Let's see how large sidways acceleration of a bomb due to a crosswind is. A rough approximation would be to use maximum sideways force through the whole drop. Let's use a crosswind velocity of 10 mph and F_D as calculated above with the bomb going a representative 400 mph, to get F_D_side = side component of F_D = F_D * (10 / 400) = 53 * (10 / 400) = 1.3 N. The distance moved under the effect of a constant force is (from F = m * a), d = 0.5 * (F / m) * t^2. A 1.3 N force acting on a 113 kg object for, say, 31 seconds (approximate time for a 15k drop), would cause it to travel d = 0.5 * (F_D_side / m) * t^2 = 0.5 * (1.3 / 113) * 31^2 = 5.5 m = 17 feet.

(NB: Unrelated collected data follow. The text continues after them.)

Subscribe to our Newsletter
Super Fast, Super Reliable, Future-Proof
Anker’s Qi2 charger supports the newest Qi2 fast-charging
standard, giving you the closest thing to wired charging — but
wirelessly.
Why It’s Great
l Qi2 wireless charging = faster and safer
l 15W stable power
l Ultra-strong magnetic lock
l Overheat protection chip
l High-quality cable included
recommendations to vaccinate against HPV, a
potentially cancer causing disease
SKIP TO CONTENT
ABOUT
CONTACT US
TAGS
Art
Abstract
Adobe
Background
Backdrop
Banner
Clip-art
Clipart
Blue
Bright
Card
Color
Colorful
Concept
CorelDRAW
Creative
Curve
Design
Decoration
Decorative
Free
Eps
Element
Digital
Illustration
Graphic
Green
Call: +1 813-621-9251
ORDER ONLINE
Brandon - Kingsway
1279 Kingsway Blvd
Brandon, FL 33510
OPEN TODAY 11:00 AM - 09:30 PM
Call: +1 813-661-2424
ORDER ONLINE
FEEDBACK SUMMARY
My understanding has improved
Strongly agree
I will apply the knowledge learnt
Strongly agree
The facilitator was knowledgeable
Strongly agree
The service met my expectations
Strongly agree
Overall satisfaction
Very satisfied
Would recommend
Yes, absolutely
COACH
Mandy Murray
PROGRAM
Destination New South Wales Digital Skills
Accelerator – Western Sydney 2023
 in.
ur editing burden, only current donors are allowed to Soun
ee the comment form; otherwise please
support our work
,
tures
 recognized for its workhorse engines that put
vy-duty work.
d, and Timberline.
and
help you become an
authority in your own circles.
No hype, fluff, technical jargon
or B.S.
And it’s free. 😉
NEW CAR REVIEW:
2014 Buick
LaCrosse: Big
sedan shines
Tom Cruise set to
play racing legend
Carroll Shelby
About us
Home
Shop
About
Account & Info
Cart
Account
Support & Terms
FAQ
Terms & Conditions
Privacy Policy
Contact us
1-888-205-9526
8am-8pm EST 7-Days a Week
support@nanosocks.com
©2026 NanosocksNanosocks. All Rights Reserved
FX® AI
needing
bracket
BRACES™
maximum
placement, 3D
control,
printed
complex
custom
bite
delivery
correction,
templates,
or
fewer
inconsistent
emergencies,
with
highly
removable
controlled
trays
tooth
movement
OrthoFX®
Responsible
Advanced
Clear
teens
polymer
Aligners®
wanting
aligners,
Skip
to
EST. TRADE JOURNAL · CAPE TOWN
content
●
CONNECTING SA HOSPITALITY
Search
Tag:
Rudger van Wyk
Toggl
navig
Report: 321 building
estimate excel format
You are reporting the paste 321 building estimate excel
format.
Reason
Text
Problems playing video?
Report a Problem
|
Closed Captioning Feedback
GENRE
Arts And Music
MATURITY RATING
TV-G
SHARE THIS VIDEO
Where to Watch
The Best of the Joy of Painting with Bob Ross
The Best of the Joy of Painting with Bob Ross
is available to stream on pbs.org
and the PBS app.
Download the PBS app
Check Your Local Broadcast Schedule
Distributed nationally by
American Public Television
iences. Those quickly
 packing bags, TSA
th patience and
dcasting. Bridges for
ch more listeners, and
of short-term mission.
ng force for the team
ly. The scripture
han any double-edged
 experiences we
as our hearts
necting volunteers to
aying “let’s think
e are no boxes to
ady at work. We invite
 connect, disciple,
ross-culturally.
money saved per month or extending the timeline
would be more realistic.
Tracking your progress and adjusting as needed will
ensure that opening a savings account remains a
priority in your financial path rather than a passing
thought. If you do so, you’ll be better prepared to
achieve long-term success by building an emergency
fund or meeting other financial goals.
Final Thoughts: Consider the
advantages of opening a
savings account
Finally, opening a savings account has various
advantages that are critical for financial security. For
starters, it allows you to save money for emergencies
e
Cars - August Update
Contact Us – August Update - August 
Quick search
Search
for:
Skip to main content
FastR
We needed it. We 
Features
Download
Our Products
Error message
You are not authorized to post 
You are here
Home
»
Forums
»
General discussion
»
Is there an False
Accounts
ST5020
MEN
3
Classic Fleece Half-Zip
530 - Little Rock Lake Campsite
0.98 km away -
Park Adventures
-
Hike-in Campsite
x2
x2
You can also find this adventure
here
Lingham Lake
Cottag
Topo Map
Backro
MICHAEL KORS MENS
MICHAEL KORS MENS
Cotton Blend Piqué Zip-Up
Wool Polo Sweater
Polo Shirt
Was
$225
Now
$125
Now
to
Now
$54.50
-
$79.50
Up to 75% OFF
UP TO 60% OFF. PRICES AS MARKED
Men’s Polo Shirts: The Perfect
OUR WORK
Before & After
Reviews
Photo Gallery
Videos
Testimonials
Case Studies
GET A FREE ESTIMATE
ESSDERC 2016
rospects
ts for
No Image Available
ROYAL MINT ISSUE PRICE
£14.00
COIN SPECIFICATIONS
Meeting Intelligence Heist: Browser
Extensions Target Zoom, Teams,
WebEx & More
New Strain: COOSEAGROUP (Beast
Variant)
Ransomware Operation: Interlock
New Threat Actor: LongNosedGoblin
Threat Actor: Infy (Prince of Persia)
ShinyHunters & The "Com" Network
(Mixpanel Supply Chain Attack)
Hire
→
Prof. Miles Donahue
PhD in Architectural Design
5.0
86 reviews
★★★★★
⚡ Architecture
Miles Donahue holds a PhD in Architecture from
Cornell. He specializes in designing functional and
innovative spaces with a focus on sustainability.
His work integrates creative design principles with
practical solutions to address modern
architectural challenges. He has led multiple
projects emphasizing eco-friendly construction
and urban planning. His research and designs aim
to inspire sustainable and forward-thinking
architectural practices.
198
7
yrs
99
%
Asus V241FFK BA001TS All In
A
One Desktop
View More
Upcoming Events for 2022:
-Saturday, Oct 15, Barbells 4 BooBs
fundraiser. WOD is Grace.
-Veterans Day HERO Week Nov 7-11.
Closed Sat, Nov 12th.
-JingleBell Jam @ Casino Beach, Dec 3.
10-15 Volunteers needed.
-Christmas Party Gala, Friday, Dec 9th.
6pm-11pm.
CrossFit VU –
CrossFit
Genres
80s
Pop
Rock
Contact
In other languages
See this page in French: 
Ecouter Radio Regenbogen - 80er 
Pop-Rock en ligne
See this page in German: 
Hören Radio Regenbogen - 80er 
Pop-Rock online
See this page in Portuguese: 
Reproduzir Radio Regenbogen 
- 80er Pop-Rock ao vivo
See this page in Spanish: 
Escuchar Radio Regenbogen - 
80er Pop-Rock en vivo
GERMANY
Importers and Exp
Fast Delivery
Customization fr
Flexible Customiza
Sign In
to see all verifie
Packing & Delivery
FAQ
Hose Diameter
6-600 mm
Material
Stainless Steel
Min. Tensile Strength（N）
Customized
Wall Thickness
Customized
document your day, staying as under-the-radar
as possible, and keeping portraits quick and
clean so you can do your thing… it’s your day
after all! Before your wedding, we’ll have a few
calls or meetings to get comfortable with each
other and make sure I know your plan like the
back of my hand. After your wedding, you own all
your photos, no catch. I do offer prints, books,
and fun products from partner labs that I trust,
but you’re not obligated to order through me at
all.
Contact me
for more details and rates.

This is an estimate of how far a bomb would hit to the side of the crosshairs if (1) your bomber were in a layer that had no wind but (2) immediately below the bomber were a crosswind of 10 mph from there on down to target. This is a minor and negligible effect.
Let's discuss effect 2. Effect 2 -- sideways drift of your bomber -- is an effect that alters the initial conditions of the drop. This effect was the one we already talked about in "The Model" section above. It is a v * t sort of effect, and its an order of magnitude greater than effect 1.